Exercise goal:
Leaving pictures aside, set down each line exactly, from the first line of the data to the line with "KAVUKLIS, MICHAEL", both included.

------ Available records ------

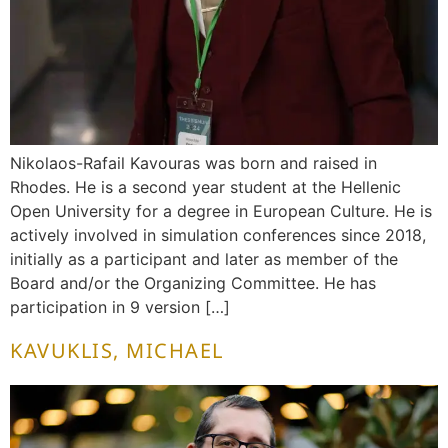
Nikolaos-Rafail Kavouras was born and raised in
Rhodes. He is a second year student at the Hellenic
Open University for a degree in European Culture. He is
actively involved in simulation conferences since 2018,
initially as a participant and later as member of the
Board and/or the Organizing Committee. He has
participation in 9 version […]
KAVUKLIS, MICHAEL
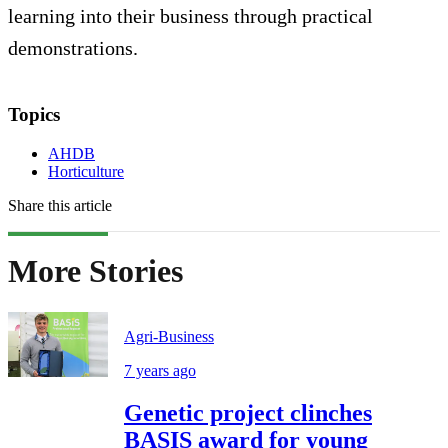
learning into their business through practical
demonstrations.
Topics
AHDB
Horticulture
Share this article
More Stories
Agri-Business
7 years ago
Genetic project clinches
BASIS award for young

------

Answer box:
Nikolaos-Rafail Kavouras was born and raised in
Rhodes. He is a second year student at the Hellenic
Open University for a degree in European Culture. He is
actively involved in simulation conferences since 2018,
initially as a participant and later as member of the
Board and/or the Organizing Committee. He has
participation in 9 version […]
KAVUKLIS, MICHAEL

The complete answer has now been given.